Saved entries:
---

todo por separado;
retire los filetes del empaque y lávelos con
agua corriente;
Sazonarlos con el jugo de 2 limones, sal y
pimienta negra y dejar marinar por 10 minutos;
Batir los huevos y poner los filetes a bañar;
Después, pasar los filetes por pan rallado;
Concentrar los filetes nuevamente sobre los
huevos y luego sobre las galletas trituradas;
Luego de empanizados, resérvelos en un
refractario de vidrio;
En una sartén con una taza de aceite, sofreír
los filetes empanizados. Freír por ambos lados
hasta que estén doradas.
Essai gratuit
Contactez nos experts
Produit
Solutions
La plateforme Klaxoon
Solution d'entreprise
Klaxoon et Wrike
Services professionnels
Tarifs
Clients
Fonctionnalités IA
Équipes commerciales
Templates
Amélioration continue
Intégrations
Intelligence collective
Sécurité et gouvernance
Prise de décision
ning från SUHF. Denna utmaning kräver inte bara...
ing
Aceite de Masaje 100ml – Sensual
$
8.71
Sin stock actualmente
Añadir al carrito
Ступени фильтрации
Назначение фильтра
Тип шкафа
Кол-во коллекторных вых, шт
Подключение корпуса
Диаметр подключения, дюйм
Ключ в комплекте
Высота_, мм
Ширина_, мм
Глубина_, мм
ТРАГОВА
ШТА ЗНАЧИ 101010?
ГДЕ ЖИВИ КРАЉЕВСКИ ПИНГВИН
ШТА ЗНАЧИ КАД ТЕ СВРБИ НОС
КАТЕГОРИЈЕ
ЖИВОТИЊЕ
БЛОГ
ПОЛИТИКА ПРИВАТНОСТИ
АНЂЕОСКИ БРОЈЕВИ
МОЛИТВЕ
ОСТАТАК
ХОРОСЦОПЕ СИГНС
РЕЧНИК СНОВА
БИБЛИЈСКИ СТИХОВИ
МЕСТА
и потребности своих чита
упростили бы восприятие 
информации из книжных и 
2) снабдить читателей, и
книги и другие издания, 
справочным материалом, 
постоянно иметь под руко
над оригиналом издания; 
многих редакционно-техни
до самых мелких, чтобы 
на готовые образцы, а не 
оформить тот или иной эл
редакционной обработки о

---

THE TASK: Using the entries above, copy exactly the lines from the one containing "ШТА ЗНАЧИ 101010?" through the last, both included.

RESPONSE:
ШТА ЗНАЧИ 101010?
ГДЕ ЖИВИ КРАЉЕВСКИ ПИНГВИН
ШТА ЗНАЧИ КАД ТЕ СВРБИ НОС
КАТЕГОРИЈЕ
ЖИВОТИЊЕ
БЛОГ
ПОЛИТИКА ПРИВАТНОСТИ
АНЂЕОСКИ БРОЈЕВИ
МОЛИТВЕ
ОСТАТАК
ХОРОСЦОПЕ СИГНС
РЕЧНИК СНОВА
БИБЛИЈСКИ СТИХОВИ
МЕСТА
и потребности своих чита
упростили бы восприятие 
информации из книжных и 
2) снабдить читателей, и
книги и другие издания, 
справочным материалом, 
постоянно иметь под руко
над оригиналом издания; 
многих редакционно-техни
до самых мелких, чтобы 
на готовые образцы, а не 
оформить тот или иной эл
редакционной обработки о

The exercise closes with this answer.